- **TASK ITEM**
From the line containing "samhandle med lenkene og være forsiktig med" to the final line of the entries, copy each line exactly. Pictures stay out.

- **PROVIDED INFORMATION**
::::

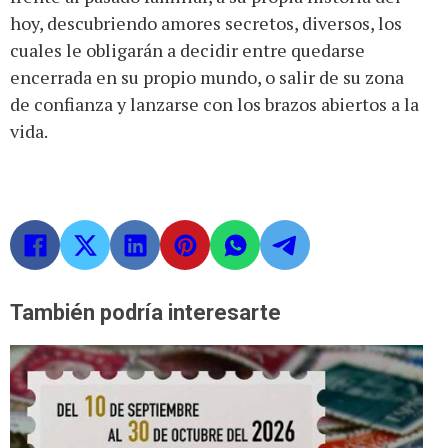
hoy, descubriendo amores secretos, diversos, los
cuales le obligarán a decidir entre quedarse
encerrada en su propio mundo, o salir de su zona
de confianza y lanzarse con los brazos abiertos a la
vida.
También podría interesarte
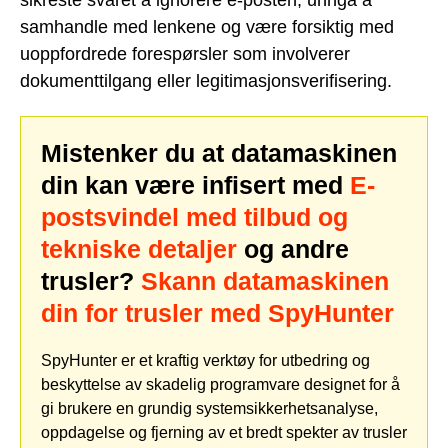
samhandle med lenkene og være forsiktig med
uoppfordrede forespørsler som involverer
dokumenttilgang eller legitimasjonsverifisering.
Mistenker du at datamaskinen
din kan være infisert med
E-
postsvindel med tilbud og
tekniske detaljer
og andre
trusler?
Skann datamaskinen
din for trusler med SpyHunter
SpyHunter er et kraftig verktøy for utbedring og
beskyttelse av skadelig programvare designet for å
gi brukere en grundig systemsikkerhetsanalyse,
oppdagelse og fjerning av et bredt spekter av trusler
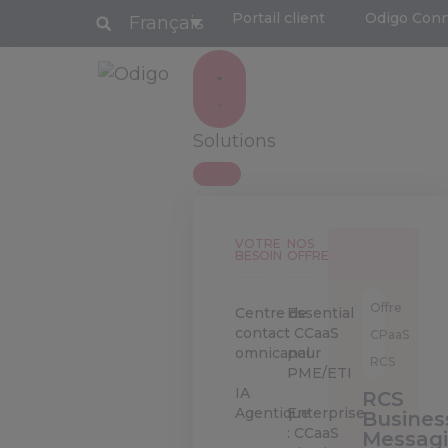
Portail client
Odigo Con
Français
Solutions
VOTRE
NOS
BESOIN
OFFRES
Offre
Centre de
Essential
contact
: CCaaS
CPaaS
omnicanal
pour
RCS
PME/ETI
IA
RCS
Agentique
Enterprise
Busines
: CCaaS
Messag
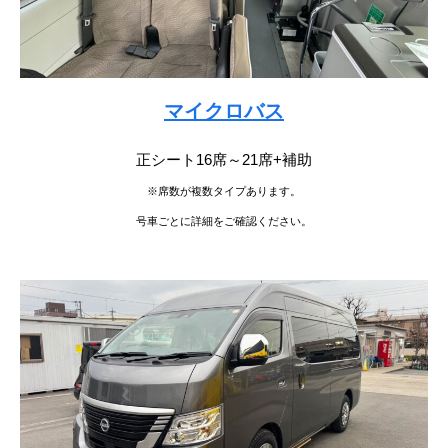
マイクロバス
正シート16席～21席+補助
※席数が複数タイプあります。
号車ごとに詳細をご確認ください。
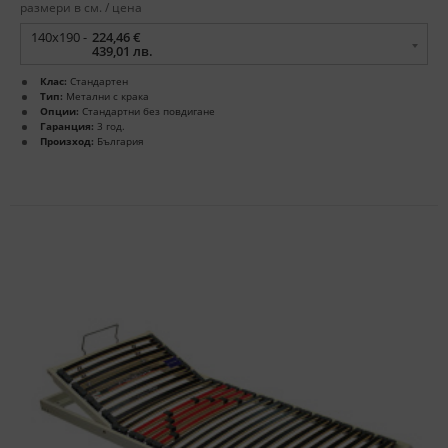
размери в см. / цена
140x190 -
224,46 €
439,01 лв.
Клас:
Стандартен
Тип:
Метални с крака
Опции:
Стандартни без повдигане
Гаранция:
3 год.
Произход:
България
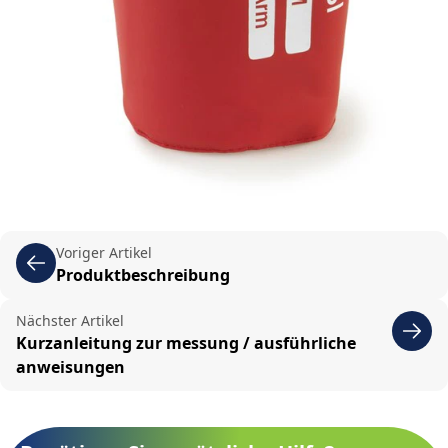
Voriger Artikel
Produktbeschreibung
Nächster Artikel
Kurzanleitung zur messung / ausführliche
anweisungen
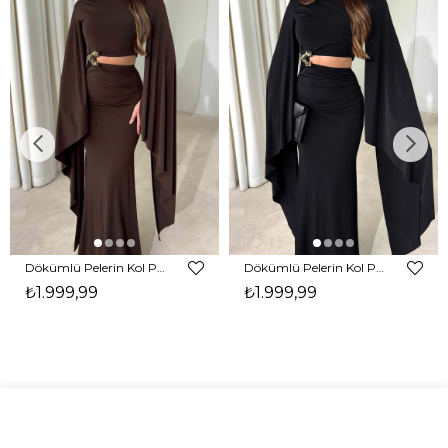
Dökümlü Pelerin Kol Pencere Detaylı Maxi Kahverengi Arlev Kadın Elbise 26Y511
Dökümlü Pelerin Kol Pencere Detaylı Maxi Siyah Arlev Kadın Elbise 26Y511
₺1.999,99
₺1.999,99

::::

- **SOLUTION TO THIS EXERCISE**
samhandle med lenkene og være forsiktig med
uoppfordrede forespørsler som involverer
dokumenttilgang eller legitimasjonsverifisering.
Mistenker du at datamaskinen
din kan være infisert med
E-
postsvindel med tilbud og
tekniske detaljer
og andre
trusler?
Skann datamaskinen
din for trusler med SpyHunter
SpyHunter er et kraftig verktøy for utbedring og
beskyttelse av skadelig programvare designet for å
gi brukere en grundig systemsikkerhetsanalyse,
oppdagelse og fjerning av et bredt spekter av trusler
Portail client
Odigo Con
Français
Solutions
VOTRE
NOS
BESOIN
OFFRES
Offre
Centre de
Essential
contact
: CCaaS
CPaaS
omnicanal
pour
RCS
PME/ETI
IA
RCS
Agentique
Enterprise
Busines
: CCaaS
Messag
マイクロバス
正シート16席～21席+補助
※席数が複数タイプあります。
号車ごとに詳細をご確認ください。
размери в см. / цена
140x190 -
224,46 €
439,01 лв.
Клас:
Стандартен
Тип:
Метални с крака
Опции:
Стандартни без повдигане
Гаранция:
3 год.
Произход:
България
Voriger Artikel
Produktbeschreibung
Nächster Artikel
Kurzanleitung zur messung / ausführliche
anweisungen
Dökümlü Pelerin Kol Pencere Detaylı Maxi Kahverengi Arlev Kadın Elbise 26Y511
Dökümlü Pelerin Kol Pencere Detaylı Maxi Siyah Arlev Kadın Elbise 26Y511
₺1.999,99
₺1.999,99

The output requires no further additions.